The next job I took while working in California, was at a dry cleaners. This was a well-established business that brought many affluent customers. The business was owned and operated by an old Armenian couple. This seemed like a heaven sent job, since I didn't have to contend with harmful dust or back breaking labour. I was wrong. They had me working at this job for the whole week. I'd arrive at 1000 and leave the store at 2100. I would have to sort the clothes according to these numbers and colours attached to them. Seems light enough a job, doesn't it? Well it would be if you only worked eight hours at it. But the job was an assembly line job and breaks were a joke. The flow of clothes to be sorted kept me on my feet at all times and I constantly had to run from one position on the line to another. The man's wife was a crazy cross-eyed woman who always yelled in a high pitched shrill that would awaken the dead. She would never talk in a normal voice. She would only yell. After my first week on the job I went to the boss to discuss my hours and work out a schedule and wage. He started talking to me very rudely and said: "Look here. This is a 24-hour business, and you are going to work here every day. You will work here for two months straight every single day until 2100. After two months, you will get every third Sunday off."

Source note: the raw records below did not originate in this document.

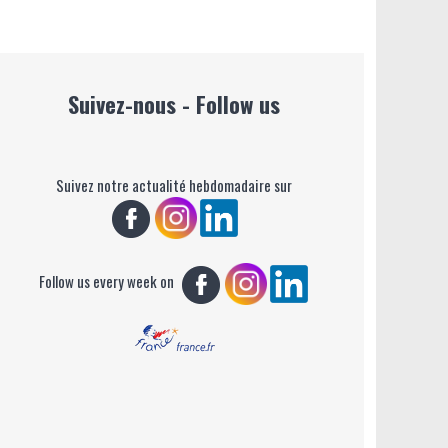
Suivez-nous - Follow us
Suivez notre actualité hebdomadaire sur
Follow us every week on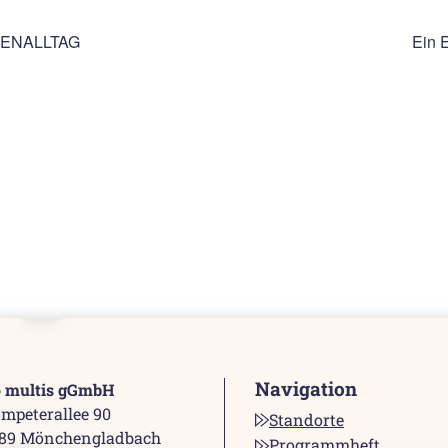
IENALLTAG
Ein 
Navigation
o multis gGmbH
mpeterallee 90
Standorte
189 Mönchengladbach
Programmheft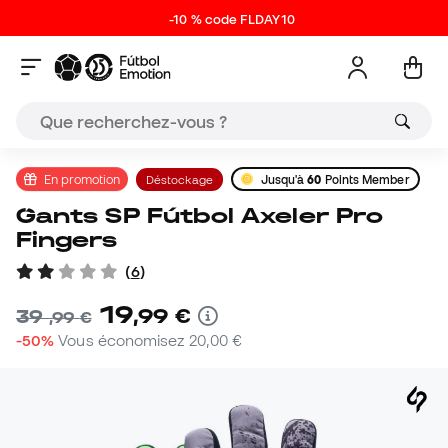
-10 % code FLDAY10
En promotion
Déstockage
Jusqu'à
60
Points Member
Gants SP Fútbol Axeler Pro
Fingers
(
6
)
19
,
99
€
39
,
99
€
-50%
Vous économisez
20,00 €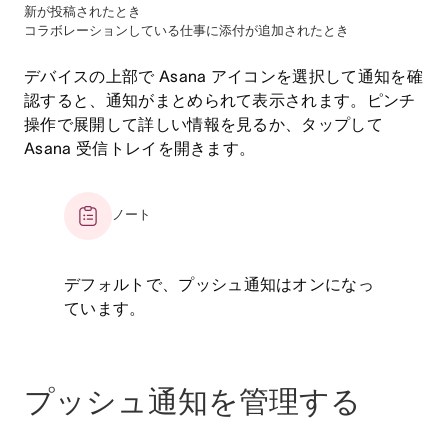
新が投稿されたとき
コラボレーションしている仕事に添付が追加されたとき
デバイスの上部で Asana アイコンを選択して通知を確
認すると、通知がまとめられて表示されます。ピンチ
操作で展開して詳しい情報を見るか、タップして
Asana 受信トレイを開きます。
ノート
デフォルトで、プッシュ通知はオンになっ
ています。
プッシュ通知を管理する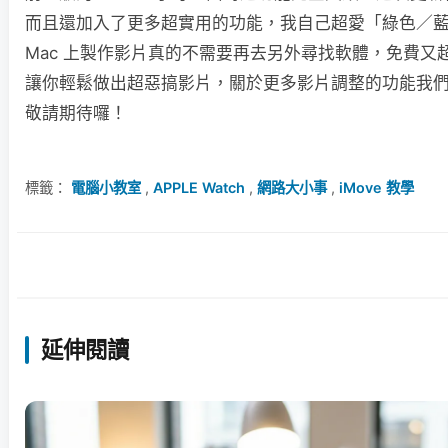
而且還加入了更多超實用的功能，我自己超愛「綠色／
Mac 上製作影片真的不需要再去另外尋找軟體，免費又超級
讓你輕鬆做出超惡搞影片，關於更多影片調整的功能我
敬請期待囉！
標籤：
電腦小教室
,
APPLE Watch
,
網路大小事
,
iMove 教學
延伸閱讀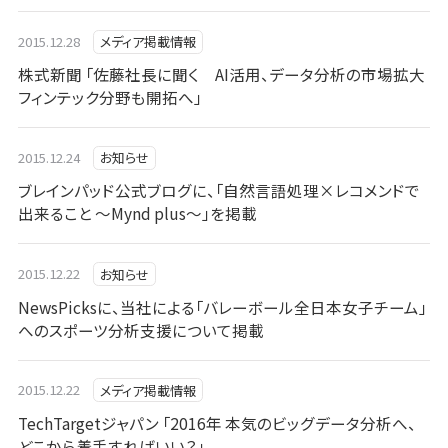
2015.12.28
メディア掲載情報
株式新聞 「佐藤社長に聞く AI活用、データ分析の市場拡大
フィンテック分野も開拓へ」
2015.12.24
お知らせ
ブレインパッド公式ブログに、「自然言語処理×レコメンドで
出来ること ～Mynd plus～」を掲載
2015.12.22
お知らせ
NewsPicksに、当社による「バレーボール全日本女子チーム」
へのスポーツ分析支援について掲載
2015.12.22
メディア掲載情報
TechTargetジャパン 「2016年 本気のビッグデータ分析へ、
どこから着手すればいい？」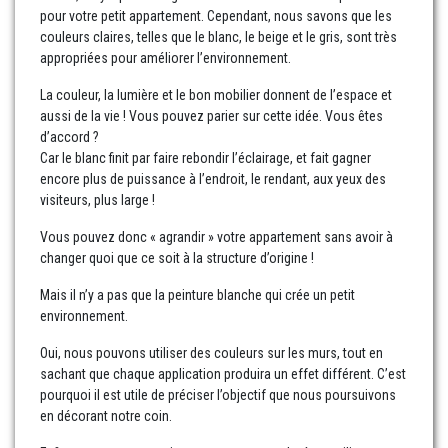
pour votre petit appartement. Cependant, nous savons que les
couleurs claires, telles que le blanc, le beige et le gris, sont très
appropriées pour améliorer l’environnement.
La couleur, la lumière et le bon mobilier donnent de l’espace et
aussi de la vie ! Vous pouvez parier sur cette idée. Vous êtes
d’accord ?
Car le blanc finit par faire rebondir l’éclairage, et fait gagner
encore plus de puissance à l’endroit, le rendant, aux yeux des
visiteurs, plus large !
Vous pouvez donc « agrandir » votre appartement sans avoir à
changer quoi que ce soit à la structure d’origine !
Mais il n’y a pas que la peinture blanche qui crée un petit
environnement.
Oui, nous pouvons utiliser des couleurs sur les murs, tout en
sachant que chaque application produira un effet différent. C’est
pourquoi il est utile de préciser l’objectif que nous poursuivons
en décorant notre coin.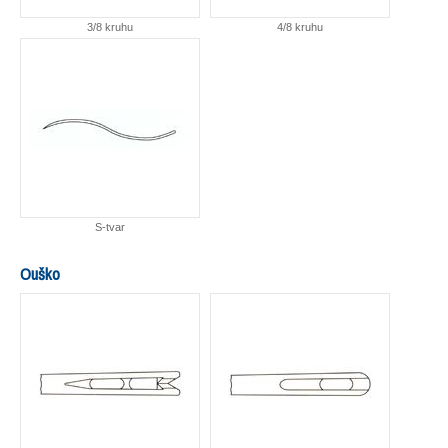
3/8 kruhu
4/8 kruhu
S-tvar
Ouško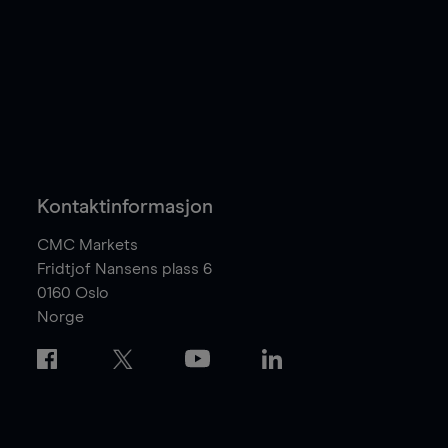
Kontaktinformasjon
CMC Markets
Fridtjof Nansens plass 6
0160
Oslo
Norge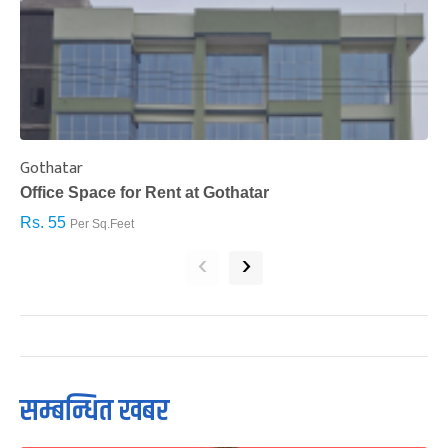
Gothatar
S
Office Space for Rent at Gothatar
H
Rs. 55
R
Per Sq.Feet
‹
›
सम्बन्धित खबर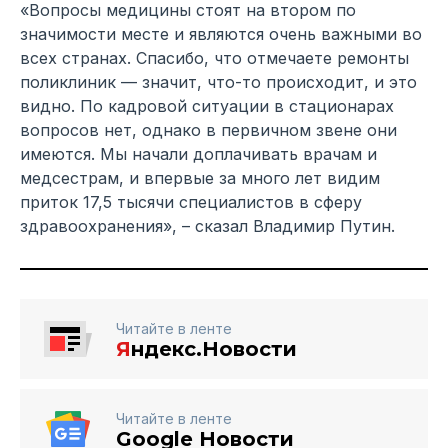
«Вопросы медицины стоят на втором по
значимости месте и являются очень важными во
всех странах. Спасибо, что отмечаете ремонты
поликлиник — значит, что-то происходит, и это
видно. По кадровой ситуации в стационарах
вопросов нет, однако в первичном звене они
имеются. Мы начали доплачивать врачам и
медсестрам, и впервые за много лет видим
приток 17,5 тысячи специалистов в сферу
здравоохранения», – сказал Владимир Путин.
Читайте в ленте
Я
ндекс.Новости
Читайте в ленте
Google Новости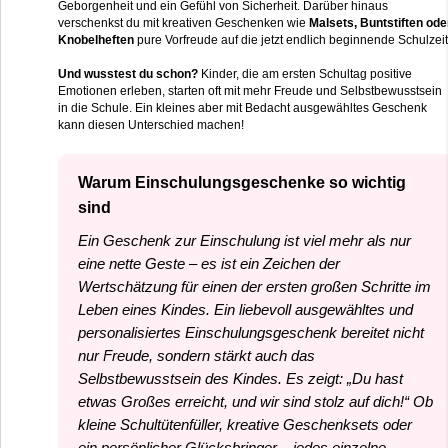
Geborgenheit und ein Gefühl von Sicherheit. Darüber hinaus
verschenkst du mit kreativen Geschenken wie
Malsets, Buntstiften ode
Knobelheften
pure Vorfreude auf die jetzt endlich beginnende Schulzeit
Und wusstest du schon?
Kinder, die am ersten Schultag positive
Emotionen erleben, starten oft mit mehr Freude und Selbstbewusstsein
in die Schule. Ein kleines aber mit Bedacht ausgewähltes Geschenk
kann diesen Unterschied machen!
Warum Einschulungsgeschenke so wichtig
sind
Ein Geschenk zur Einschulung ist viel mehr als nur
eine nette Geste – es ist ein Zeichen der
Wertschätzung für einen der ersten großen Schritte im
Leben eines Kindes. Ein liebevoll ausgewähltes und
personalisiertes Einschulungsgeschenk bereitet nicht
nur Freude, sondern stärkt auch das
Selbstbewusstsein des Kindes. Es zeigt: „Du hast
etwas Großes erreicht, und wir sind stolz auf dich!“ Ob
kleine Schultütenfüller, kreative Geschenksets oder
ein persönlicher Glücksbringer – jedes einzelne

I was surprised by the tone he conveyed especially since he was trying to impose slavery in the 21st century! I told him I could not work such hours, and every single day since I have to study. I take college at home since I cannot attend a university here nor do I have enough money to. I study from the Internet-based colleges. I still will receive a nationally accredited degree, so the prestige of an expensive college doesn't make a difference to me since I will be working in a good job once I become a citizen. I tried to reason with him as to why I couldn't work a normal shift. He just grunted over and over again how this is a 24-hour business and such. The concept of rationale did not reach his mindset. I wasn't even asking to work part time, I was just asking to work a normal 40 hour work week. Well the reason why he wanted to have me working there every day was again a matter of personal gain. Him and his wife didn't care that I was a young fellow Armenian new to this country looking for a start to my life. They just saw me as a way to save money on wages and become rich. Might I note that everyone there was receiving substandard wages and working brutally long hours.

Armenian brotherhood washed away by capitalist greed

To conclude this writing, I would like to say that I have lost a lot of faith in the Armenian brotherhood. I feel the old honorable ways of the Armenians I was brought up to believe, were all washed away by the capitalist greed embedded within these business owners. They will stop at nothing to become rich, and even use their own people who are in need of a hand, to gain the riches they so desire. The nationalism I used to feel for being Armenian has changed drastically. I still feel that I am Armenian, but I seriously doubt the motives of most of the business owners out there. This wasn't an isolated incident. Just go to Glendale and North Hollywood and see all the Armenian shops there. See how many hours a day the poor Armenian immigrants work, and the minuscule wages they receive. They have families to support but little do their bosses care. We are led to believe that slavery was abolished more than a century ago. Why then, does the use of slavery drive the American economy forward from the shadows of horrific sweatshops?